Wir sind heute knapp 100 Läufer, haben das Wachstum aber begrenzt und weiterhin die Prämisse dass wir eher Freunde von Freunden aufnehmen, sich alle in der Gruppe irgendwie kennen sollten und man sich auch regelmäßig blicken lässt. Wir sind heute zudem ganz gut mit anderen internationalen Laufcrews wie NBRO aus Kopenhagen, Running Junkies aus Amsterdam, Run Dem Crew aus London, Black Roses aus New York oder Parkdale Roadrunners aus Toronto verbunden.
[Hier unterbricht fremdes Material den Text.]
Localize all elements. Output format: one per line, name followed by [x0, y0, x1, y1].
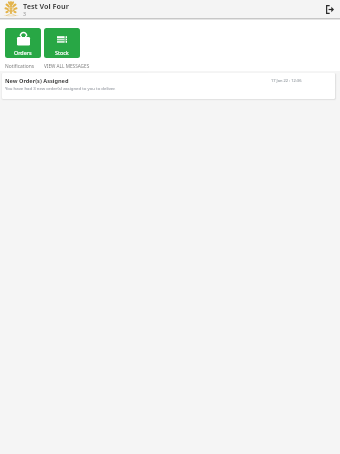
button[interactable]: New Order(s) Assigned — [2, 73, 335, 99]
button[interactable]: Stock — [44, 28, 80, 58]
staticText: Test Vol Four — [23, 1, 69, 11]
staticText: Orders — [14, 49, 32, 56]
staticText: Stock — [55, 49, 69, 56]
staticText: VIEW ALL MESSAGES — [44, 63, 90, 69]
staticText: You have had 3 new order(s) assigned to … — [5, 85, 116, 91]
staticText: 17 Jan 22 : 12:36 — [271, 78, 302, 83]
button[interactable]: Logout — [322, 1, 336, 17]
staticText: New Order(s) Assigned — [5, 77, 69, 85]
staticText: 3 — [23, 10, 26, 17]
staticText: Notifications — [5, 63, 35, 70]
button[interactable]: Orders — [5, 28, 41, 58]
Das führt dazu, dass wir bspw. Events um den Berliner Marathon hosten, hierfür einen Warmup Run, eine Pasta Party und eine Afterparty organisieren, aber auch Schlafplätze für die internationalen Gäste stellen.runpack crew

Im Gegenzug reisen wir dann als Run Pack auch zu Läufen ins Ausland. Als nächstes fahren wir im Mai mit 30-40 Leuten zum Hackney Half nach London, der von Run Dem Crew gehostet wird.

10) Welchen Marathon bist zu bis jetzt gelaufen – welche möchtest du noch laufen?

Ich bin bisher Kopenhagen Marathon, Hamburg Marathon und zweimal Berlin gelaufen. Hamburg und Berlin laufe ich dieses Jahr noch einmal, freue mich aber auch schon sehr auf den Hackney Half in London. Nächstes Jahr werde ich dann sicher mal für einen Marathon reisen und irgendwann hoffentlich auch mal den New York Marathon laufen. Das wäre schon so ein heimlicher Traum ja.